Contoh lain, tap MPRS tentang Marxisme/Leninisme yang digunakan beberapa kalangan setiap kali mereka menentang atau membubarkan acara terkait Peristiwa 1965 atau yang mereka tuding mempropagandakan komunisme.

Belum cukup umur

 http://ceritasemuadunia.blogspot.com/2016/08/mahkama-konstitusi-tidak-sanggup.html


Agustine, pegiat dari Yayasan Ardhanari yang bekerja melindungi hak-hak kaum lesbian, mengamini.

"Sekarang-sekarang saja sudah banyak penggrebekan terhadap tempat-tempat kos kawan-kawan perempuan lesbian, juga pelecehan terhadap kawan-kawan buruh perempuan yang ekspresi gendernya macho," kata Agustine.

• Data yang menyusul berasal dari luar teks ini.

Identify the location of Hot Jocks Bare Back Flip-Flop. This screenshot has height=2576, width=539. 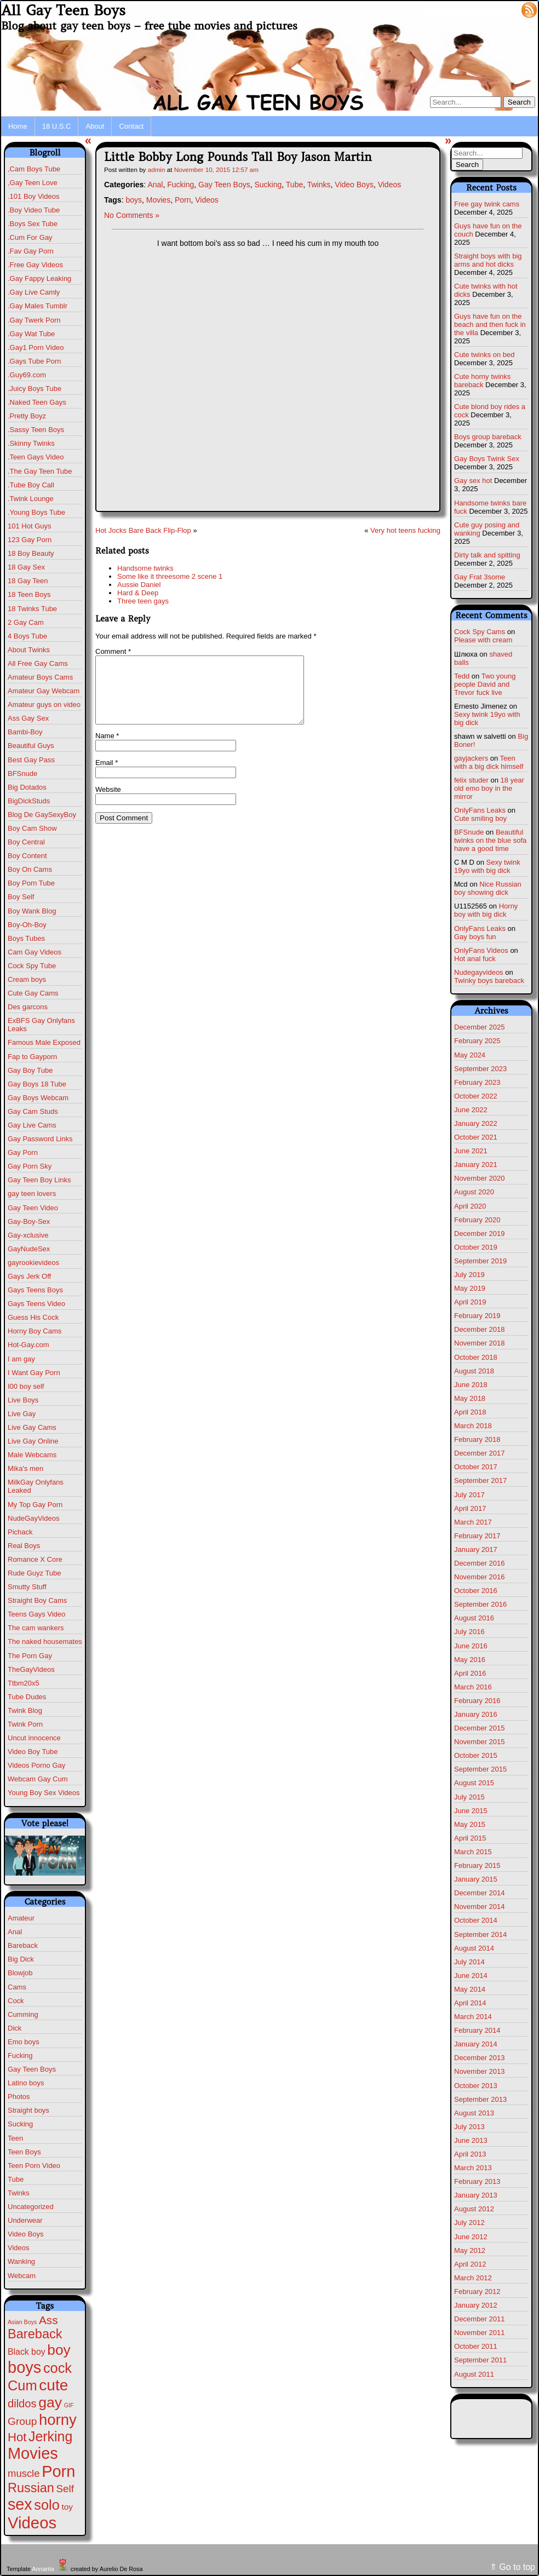
(143, 530).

Dalam ketentuan pidana sekarang, seks hanya ilegal jika melibatkan anak kecil yang belum cukup umur, dan berlaku baik bagi homoseksual maupun heteroseksual.

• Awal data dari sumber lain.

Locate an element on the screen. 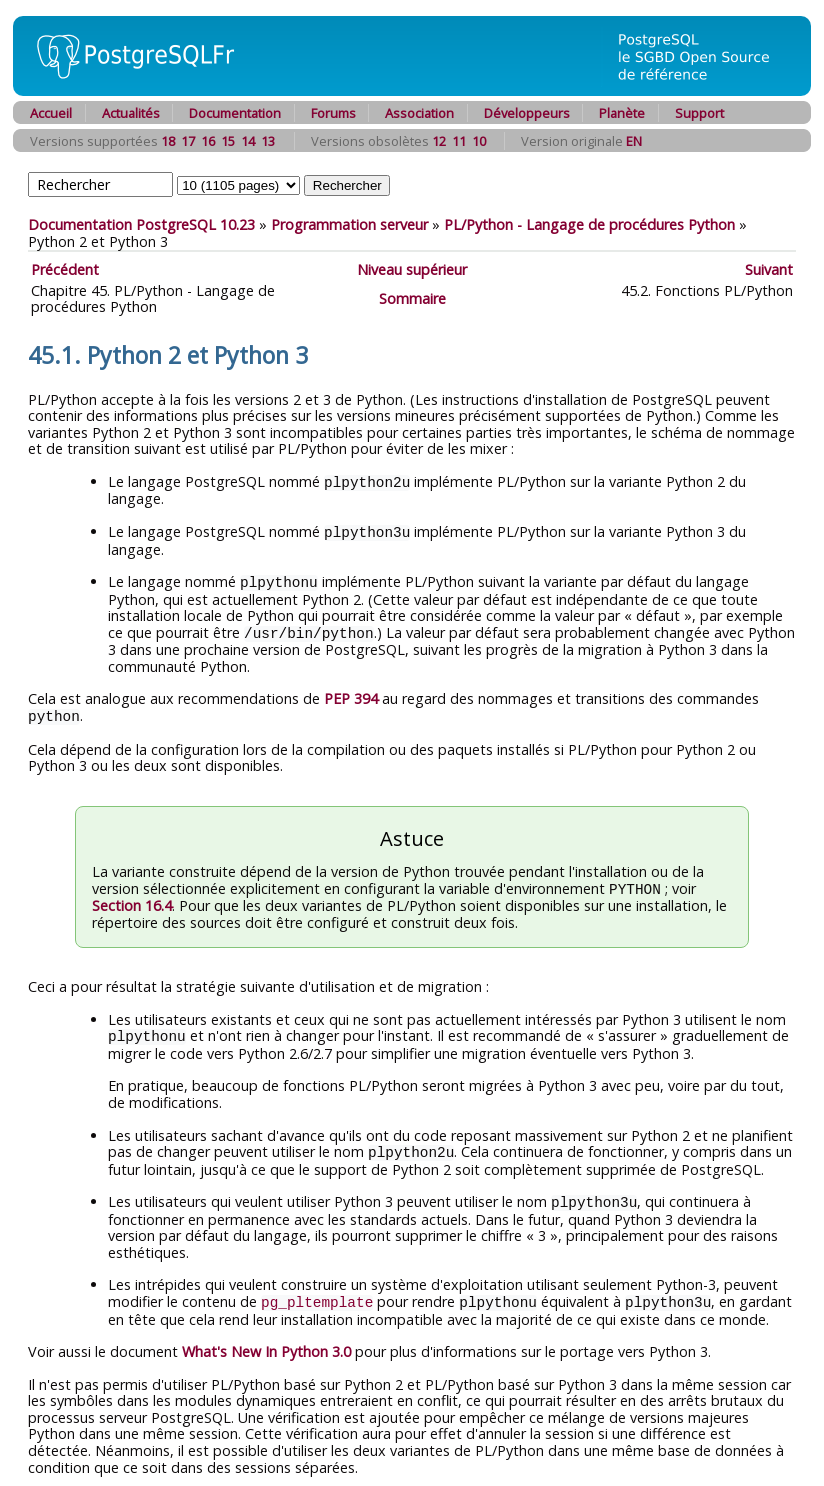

Namun dalam uji material yang diajukan oleh sejumlah kalangan yang tergabung dalam Aliansi Cinta Keluarga (AILA) Indonesia, MK diminta untuk mengubah pasal 284 itu agar berlaku bagi semua umur, khususnya terkait homoseksualitas.

"Kita menyaksikan kemerosotan moral terus terjadi," kata Rita Hendrawaty Soebagio, Ketua AILA".

Terkait potensi kekerasan dan aksi main hakin sendiri oleh warga, Rita Soebagio mengakui, 'Seluruh potensi agresivitas dan lain sebagainya mungkin saja terjadi," katanya.

Rita berdalih, ada keresahan di dalam masyarakat. "Justru agar masyarakat tak bertindak di luar konteks hukum."

"Justru yang kami khawatirkan adalah masyarakat main hakim sendiri karena tidak ada perangkat yang cukup. Tapi kalau perangkatnya cukup masyarakat mestinya memiliki kesadaran hukum, bahwa proses pengadilan dan hukum bisa ditempuh."

Uji materi ini sudah empat kali disidangkan, dan sejauh ini sudah menghadirkan para saksi ahli yang mendukung para pemohon, yang antara lain menyebutkan bahwa homoseksualitas bisa menularkan penyakit kelamin, dan bahwa homoseksualitas adalah penyakit.

Sebagian besar bahasan dalam persidangan terarah pada homoseksualitas. Namun uji material juga sebetulnya terarah pada hubungan heteroseksual.

 http://ceritasemuadunia.blogspot.com/2016/08/mahkama-konstitusi-tidak-sanggup.html


Rita Soebagyo menolak disebut berupaya mengkriminalkan seksualitas.

"Dari dulu, itu sudah pidana. Kami sekedar ingin memperluas pengertiannya saja," katanya.

Antaran lain, 'perzinahan' yang ingin diperluas dari yang asalnya pada subjek yang menikah, menjadi siapa pun. Sementara homoseksualitas diinginkan AILA untuk dipidanakan, padahal sebelumnya pidana untuk LGBT ini jika menyangkut anak di bawah umur.

Lies Marcoes, seorang feminis dan sekaligus cendikiawan Muslim Indonesia menyebut, permohonan AILA itu juga berbahaya karena meminta negara untuk campur tangan dalam kehidupan pribadi warga.

"Dan campur tangan pada urusan pribadi warga itu bukan untuk melindungi, melainkan justru untuk merepresi warga untuk urusan yang tak bersangkut paut dengan orang lain," kata Lies Marcus.

Menurutnya, negara, dalam hal ini pemerintah, juga Mahkamah Konstitusi, harus menunjukkan kewibawaan dengan tidak tunduk pada tekanan konservatisme agama.

Dalam persidangan yang diwarnai semangat agama itu -termasuk komentar anggota majelis hakim, Patrialis Akbar, wakil pemerintah, Hotman Sitorus mempertanyakan apakah nantinya penjara akan kelebihan beban, apakah kepolisian, kejaksaan dan kehakiman jadi 'terfokus' (pada hal-hal terkait seksualiats warga).

Namun Hotma Sitorus mengatakan, pemerintah belum akan mengajukan saksi ahli dari pihak mereka.